Even though the way you have things currently set up you have space in between legs & back, those spaces are filled with training. So in that case you are not allowing yourself full systemic recovery. After a hardcore workout your brain is fried, you need time to recover all of those millions of neural connections in the brain. Also you need to have time to replenish your glycogen storages and flush your muscles with amino acids.
Try this out:
Day 1: Legs
Day 2: Bis tris and forearms
Day 3: Off
Day 4: Chest delts
Day 5: Back and traps
Day 6: Off
Day 7: Off
This will give you a more sound regimen in which you know what part you're working for each day of the week. I know the two off days at the end of the week are enough to drive you crazy, but this split is garunteed to give you adequate recovery time between parts. Which in turn will allow you to have maximum power output. This way you can hit 270 this week and maybe 290 next week; not 270 on a "good" day.

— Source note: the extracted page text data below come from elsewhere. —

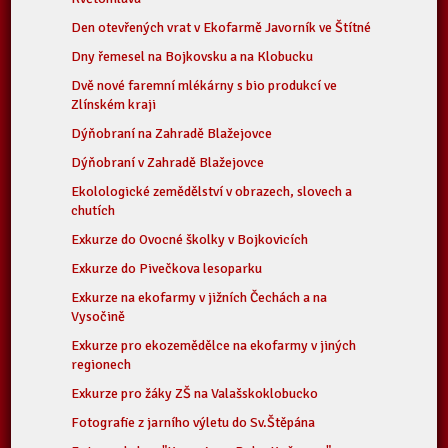
Den otevřených vrat v Ekofarmě Javorník ve Štítné
Dny řemesel na Bojkovsku a na Klobucku
Dvě nové faremní mlékárny s bio produkcí ve
Zlínském kraji
Dýňobraní na Zahradě Blažejovce
Dýňobraní v Zahradě Blažejovce
Ekolologické zemědělství v obrazech, slovech a
chutích
Exkurze do Ovocné školky v Bojkovicích
Exkurze do Pivečkova lesoparku
Exkurze na ekofarmy v jižních Čechách a na
Vysočině
Exkurze pro ekozemědělce na ekofarmy v jiných
regionech
Exkurze pro žáky ZŠ na Valašskoklobucko
Fotografie z jarního výletu do Sv.Štěpána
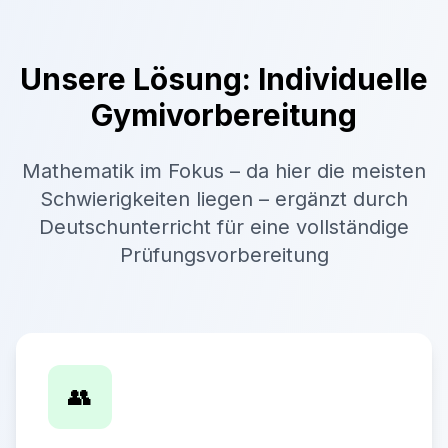
Unsere Lösung: Individuelle
Gymivorbereitung
Mathematik im Fokus – da hier die meisten
Schwierigkeiten liegen – ergänzt durch
Deutschunterricht für eine vollständige
Prüfungsvorbereitung
👥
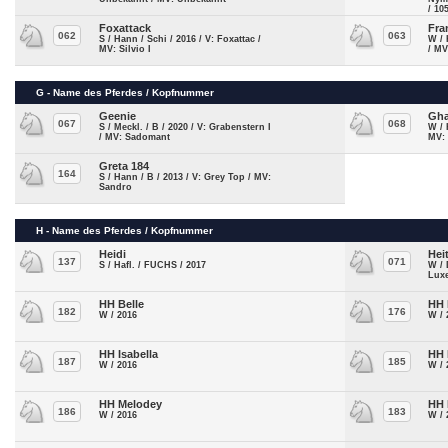
/ 10
Foxattack
Fra
062
063
S / Hann / Schi / 2016 / V: Foxattac /
W / 
MV: Silvio I
/ MV
G - Name des Pferdes / Kopfnummer
Geenie
Gha
067
068
S / Meckl. / B / 2020 / V: Grabenstern I
W / 
/ MV: Sadomant
MV: 
Greta 184
164
S / Hann / B / 2013 / V: Grey Top / MV:
Sandro
H - Name des Pferdes / Kopfnummer
Heidi
Hei
137
071
S / Hafl. / FUCHS / 2017
W / 
Lux
HH Belle
HH
182
176
W / 2016
W / 
HH Isabella
HH
187
185
W / 2016
W / 
HH Melodey
HH 
186
183
W / 2016
W / 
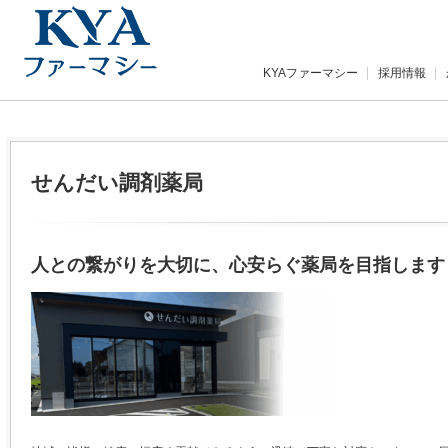
KYAファーマシー
採用情報
せんだい調剤薬局
人との繋がりを大切に、心安らぐ薬局を目指します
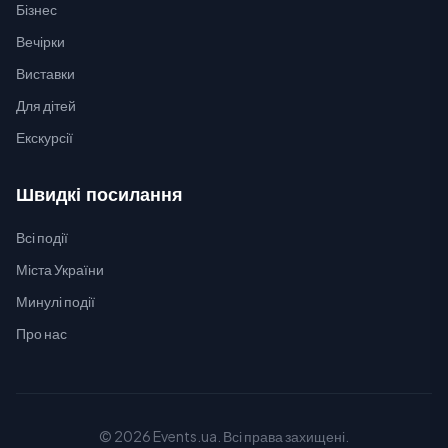
Бізнес
Вечірки
Виставки
Для дітей
Екскурсії
Швидкі посилання
Всі події
Міста України
Минулі події
Про нас
© 2026 Events.ua. Всі права захищені.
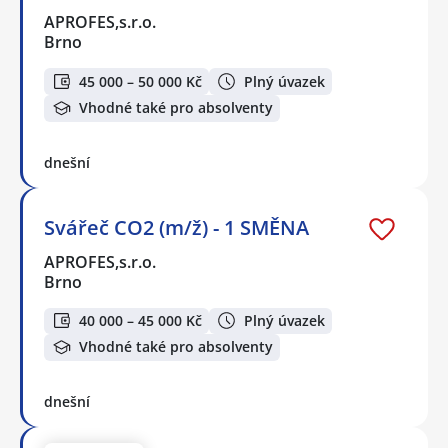
APROFES,s.r.o.
Brno
45 000 – 50 000 Kč
Plný úvazek
Vhodné také pro absolventy
dnešní
Svářeč CO2 (m/ž) - 1 SMĚNA
APROFES,s.r.o.
Brno
40 000 – 45 000 Kč
Plný úvazek
Vhodné také pro absolventy
dnešní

My program includes two bench press sessions because the chest needs to be stimulated twice per week in order to maximize power & strength. On the light day I'm working with 10reps with 245. Thats the hypertrophy day. Heavy bench day is all about raw power. Last week I worked with 2 sets for 2reps a piece with 325.
And about the M&F article, yes lack of endurance does play a part in muscle failure, but I believe overtraining is a far greater cause. Its like powerlifter Shawn O'Halloran says: "Be consistant, patient and don't over train. If you are missing a rep you are overtraining."
Interview With Powerlifter Shawn O'Halloran
Basically, you should be hittin all of your reps, and if you're not then simply lighten the weight. And just make sure to keep eating like a BEAST!